═══ Data for this task ═══
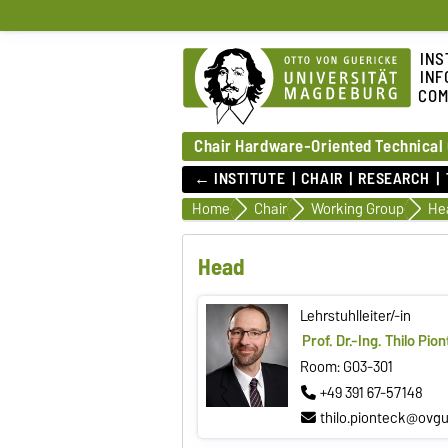
INS
INF
COM
Chair Hardware-Oriented Technical
← INSTITUTE
CHAIR
RESEARCH
Home
Chair
Working Group
He
Head
Lehrstuhlleiter/-in
Prof. Dr.-Ing. Thilo Pio
Room: G03-301
+49 391 67-57148
thilo.pionteck@ovgu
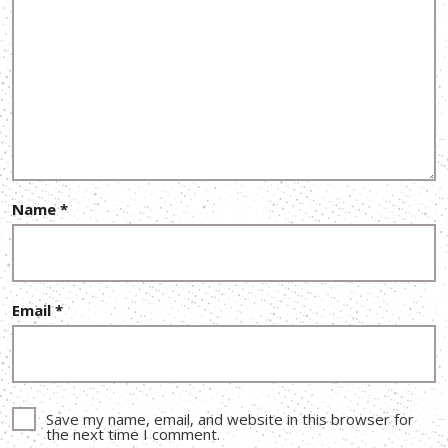
Name
*
Email
*
Save my name, email, and website in this browser for
the next time I comment.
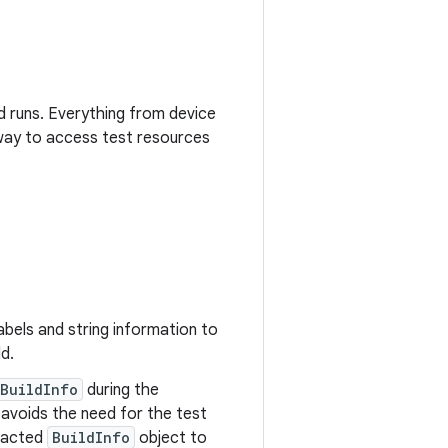
nd runs. Everything from device
d way to access test resources
abels and string information to
ld.
BuildInfo
during the
s avoids the need for the test
tracted
BuildInfo
object to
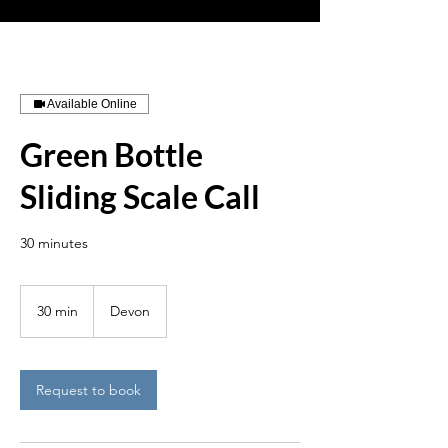
Available Online
Green Bottle
Sliding Scale Call
30 minutes
30 min
3
Devon
0
m
i
n
Request to book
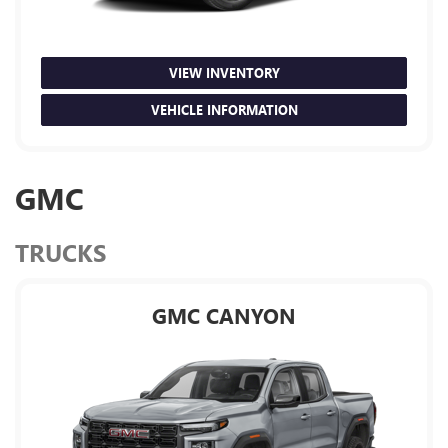
VIEW INVENTORY
VEHICLE INFORMATION
GMC
TRUCKS
GMC CANYON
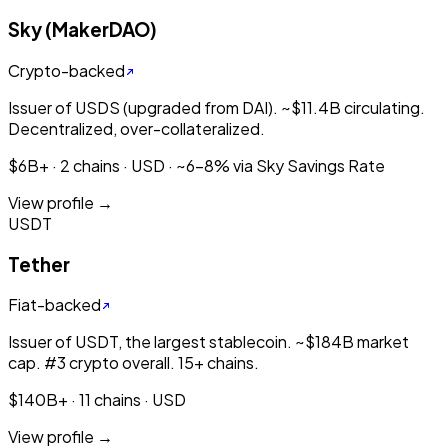
Sky (MakerDAO)
Crypto-backed
Issuer of USDS (upgraded from DAI). ~$11.4B circulating.
Decentralized, over-collateralized.
$6B+ · 2 chains · USD · ~6-8% via Sky Savings Rate
View profile →
USDT
Tether
Fiat-backed
Issuer of USDT, the largest stablecoin. ~$184B market
cap. #3 crypto overall. 15+ chains.
$140B+ · 11 chains · USD
View profile →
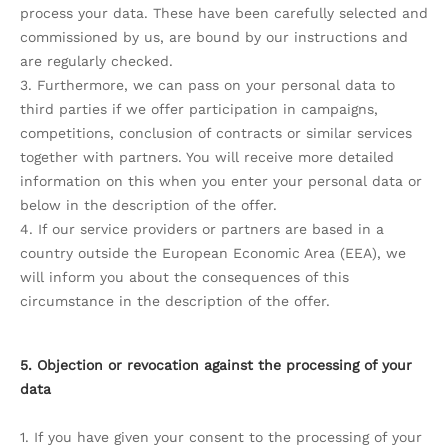
process your data. These have been carefully selected and
commissioned by us, are bound by our instructions and
are regularly checked.
3. Furthermore, we can pass on your personal data to
third parties if we offer participation in campaigns,
competitions, conclusion of contracts or similar services
together with partners. You will receive more detailed
information on this when you enter your personal data or
below in the description of the offer.
4. If our service providers or partners are based in a
country outside the European Economic Area (EEA), we
will inform you about the consequences of this
circumstance in the description of the offer.
5. Objection or revocation against the processing of your
data
1. If you have given your consent to the processing of your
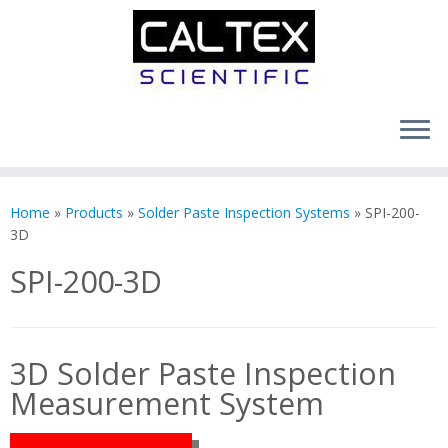
Skip
to
Home
»
Products
»
Solder Paste Inspection Systems
»
SPI-200-
content
3D
SPI-200-3D
3D Solder Paste Inspection
Measurement System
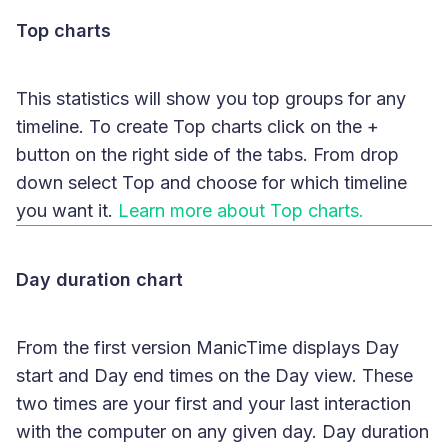
Top charts
This statistics will show you top groups for any
timeline. To create Top charts click on the +
button on the right side of the tabs. From drop
down select Top and choose for which timeline
you want it.
Learn more about Top charts.
Day duration chart
From the first version ManicTime displays Day
start and Day end times on the Day view. These
two times are your first and your last interaction
with the computer on any given day. Day duration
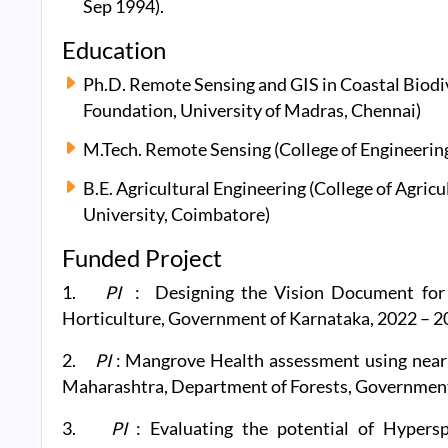
Sep 1994).
Education
Ph.D. Remote Sensing and GIS in Coastal Biodi
Foundation, University of Madras, Chennai)
M.Tech. Remote Sensing (College of Engineering
B.E. Agricultural Engineering (College of Agric
University, Coimbatore)
Funded Project
1.
PI
: Designing the Vision Document for 
Horticulture, Government of Karnataka, 2022 – 2
2.
PI
: Mangrove Health assessment using near r
Maharashtra, Department of Forests, Government
3.
PI
: Evaluating the potential of Hypers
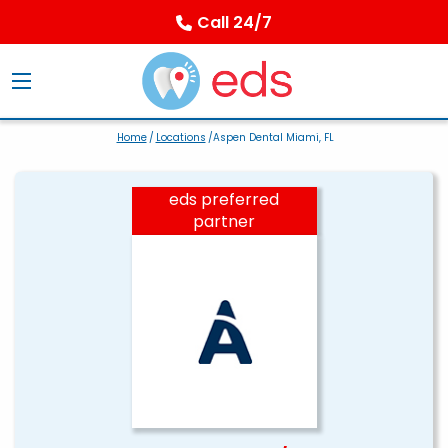
Call 24/7
Home
/
Locations
/Aspen Dental Miami, FL
eds preferred
partner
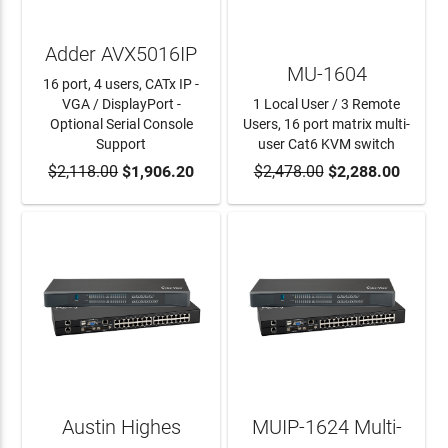
Adder AVX5016IP
MU-1604
16 port, 4 users, CATx IP -
VGA / DisplayPort -
1 Local User / 3 Remote
Optional Serial Console
Users, 16 port matrix multi-
Support
user Cat6 KVM switch
$2,118.00
ADD TO CART
$1,906.20
$2,478.00
ADD TO CART
$2,288.00
Austin Highes
MUIP-1624 Multi-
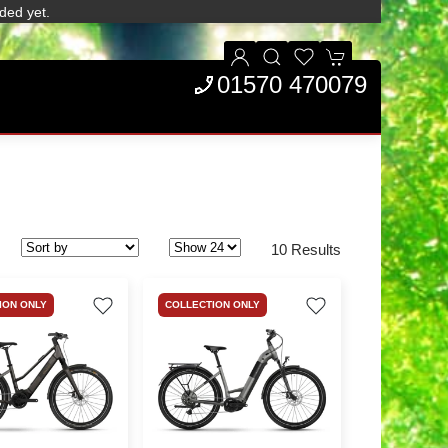
ded yet.
01570 470079
10 Results
ION ONLY
COLLECTION ONLY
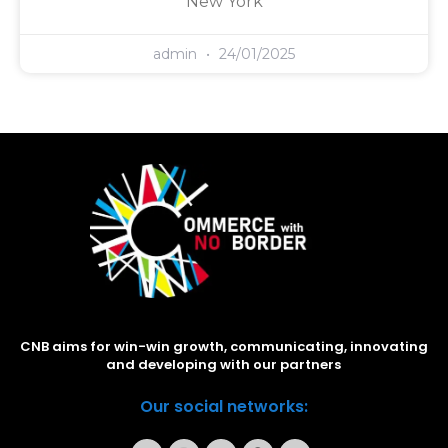
New York
admin
24/01/2025
CNB aims for win-win growth, communicating, innovating
and developing with our partners
Our social networks:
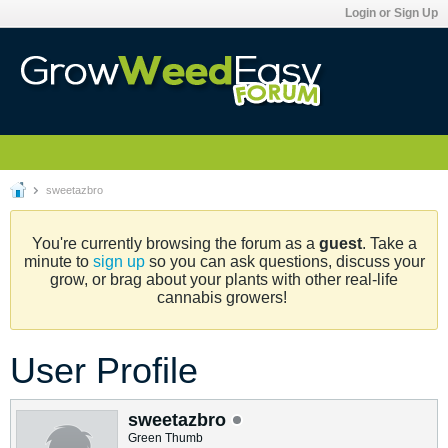
Login or Sign Up
sweetazbro
You're currently browsing the forum as a
guest
. Take a
minute to
sign up
so you can ask questions, discuss your
grow, or brag about your plants with other real-life
cannabis growers!
User Profile
sweetazbro
Green Thumb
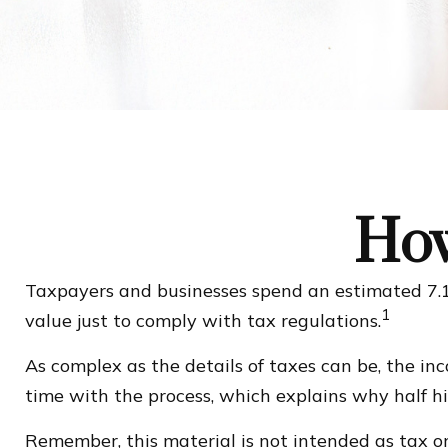
How
Taxpayers and businesses spend an estimated 7.1 
1
value just to comply with tax regulations.
As complex as the details of taxes can be, the in
time with the process, which explains why half hire
Remember, this material is not intended as tax or 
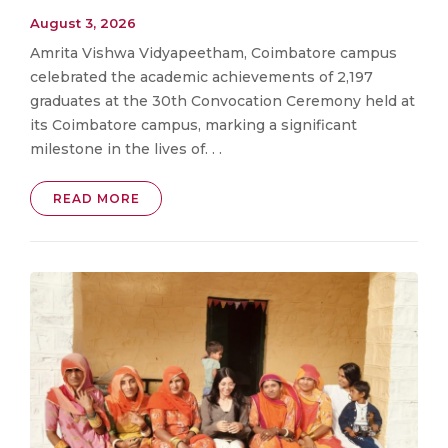
August 3, 2026
Amrita Vishwa Vidyapeetham, Coimbatore campus
celebrated the academic achievements of 2,197
graduates at the 30th Convocation Ceremony held at
its Coimbatore campus, marking a significant
milestone in the lives of. . .
READ MORE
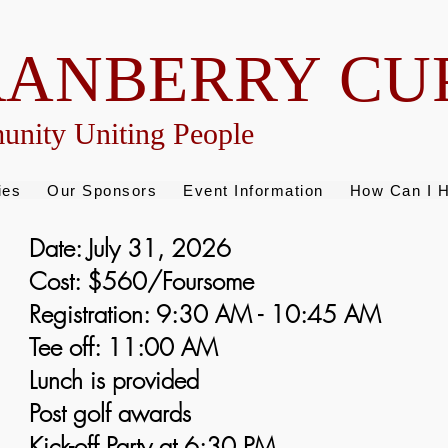
RANBERRY CU
nity Uniting People
ies
Our Sponsors
Event Information
How Can I H
Date: July 31, 2026
Cost: $560/Foursome
Registration: 9:30 AM - 10:45 AM
Tee off: 11:00 AM
Lunch is provided
Post golf awards
Kick-off Party at 6:30 PM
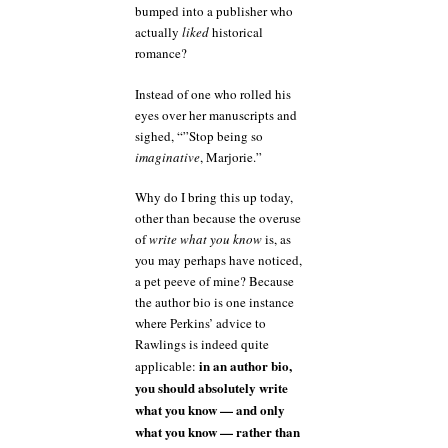
bumped into a publisher who
actually
liked
historical
romance?
Instead of one who rolled his
eyes over her manuscripts and
sighed, “”Stop being so
imaginative
, Marjorie.”
Why do I bring this up today,
other than because the overuse
of
write what you know
is, as
you may perhaps have noticed,
a pet peeve of mine? Because
the author bio is one instance
where Perkins’ advice to
Rawlings is indeed quite
in an author bio,
applicable:
you should absolutely write
what you know — and only
what you know — rather than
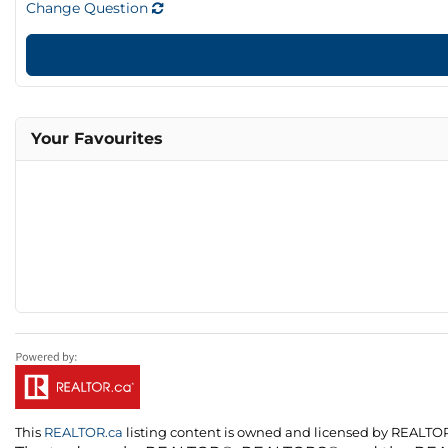
Change Question
Your Favourites
This
REALTOR.ca
listing content is owned and licensed by REALT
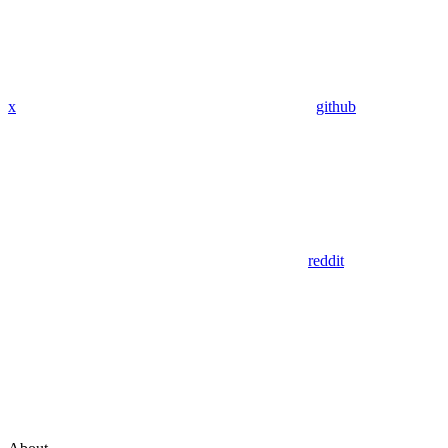
x
github
reddit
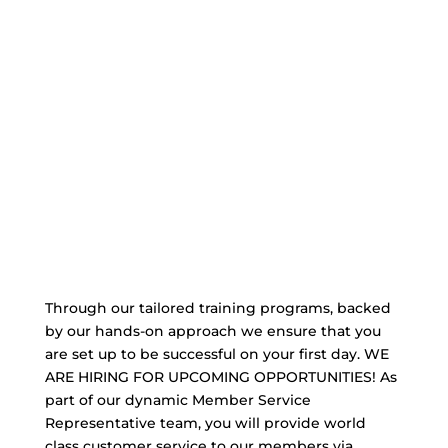
Through our tailored training programs, backed
by our hands-on approach we ensure that you
are set up to be successful on your first day. WE
ARE HIRING FOR UPCOMING OPPORTUNITIES! As
part of our dynamic Member Service
Representative team, you will provide world
class customer service to our members via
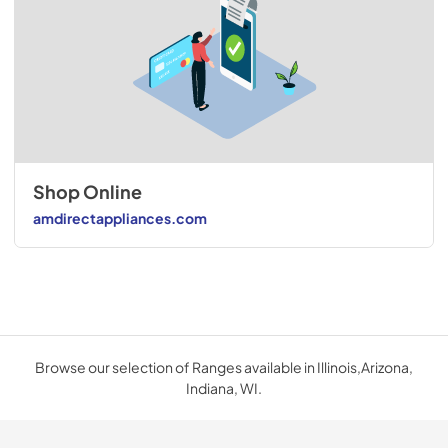
Shop Online
amdirectappliances.com
Browse our selection of Ranges available in Illinois,Arizona,
Indiana, WI.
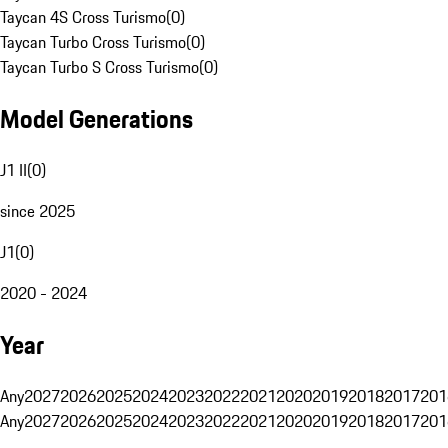
Taycan 4S Cross Turismo
(
0
)
Taycan Turbo Cross Turismo
(
0
)
Taycan Turbo S Cross Turismo
(
0
)
Model Generations
J1 II
(
0
)
since 2025
J1
(
0
)
2020 - 2024
Year
Any
2027
2026
2025
2024
2023
2022
2021
2020
2019
2018
2017
201
Any
2027
2026
2025
2024
2023
2022
2021
2020
2019
2018
2017
201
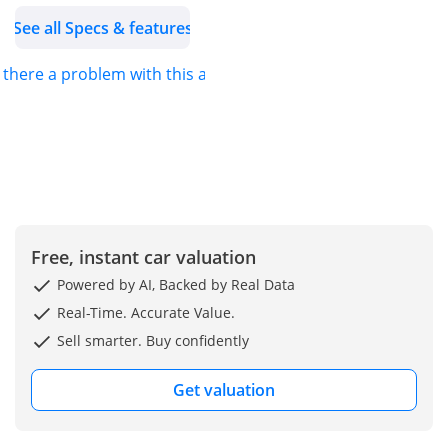
195/80R15
See all Specs & features
•Gearbox: 5mt
•Fuel Tank Capacity(L): 40
s there a problem with this ad?
•Gross Vehicle Weight
(Kg): 1435
•Number Of Seats: 4
-----------------------------
Interior & Comfort
•Airconditioning: Manual
•Suzuki Smart Phone
Free, instant car valuation
Linkage
•Display Audio +
Powered by AI, Backed by Real Data
Bluetooth
Real-Time. Accurate Value.
•12v Accessory Plug
Sell smarter. Buy confidently
•Speakers: 2
• Power Windows
Get valuation
• Central Door Locking
• Remote Entry System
═══
[What needs to be done] Between and including the line above that contains "Issuer of USDS" and the line that contains "information on this", restate every line word for word. Pictures stay out.

[Response to the task]
Issuer of USDS (upgraded from DAI). ~$11.4B circulating.
Decentralized, over-collateralized.
$6B+ · 2 chains · USD · ~6-8% via Sky Savings Rate
View profile →
USDT
Tether
Fiat-backed
Issuer of USDT, the largest stablecoin. ~$184B market
cap. #3 crypto overall. 15+ chains.
$140B+ · 11 chains · USD
View profile →
process your data. These have been carefully selected and
commissioned by us, are bound by our instructions and
are regularly checked.
3. Furthermore, we can pass on your personal data to
third parties if we offer participation in campaigns,
competitions, conclusion of contracts or similar services
together with partners. You will receive more detailed
information on this when you enter your personal data or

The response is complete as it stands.